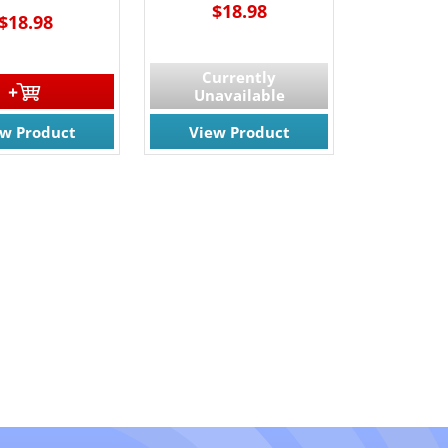
$18.98
$18.98
Currently
Unavailable
ew Product
View Product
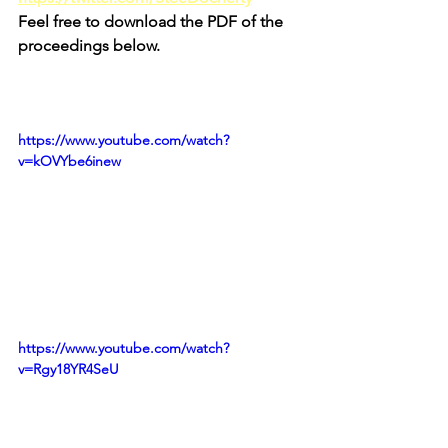
Feel free to download the PDF of the 
proceedings below.
https://www.youtube.com/watch?
v=kOVYbe6inew
https://www.youtube.com/watch?
v=Rgy18YR4SeU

» Aim of the exercise
A word-for-word copy of the records is needed, one that contains no pictures.

» Response area
$18.98
$18.98
Currently
Unavailable
ew Product
View Product
Feel free to download the PDF of the 
proceedings below.
https://www.youtube.com/watch?
v=kOVYbe6inew
https://www.youtube.com/watch?
v=Rgy18YR4SeU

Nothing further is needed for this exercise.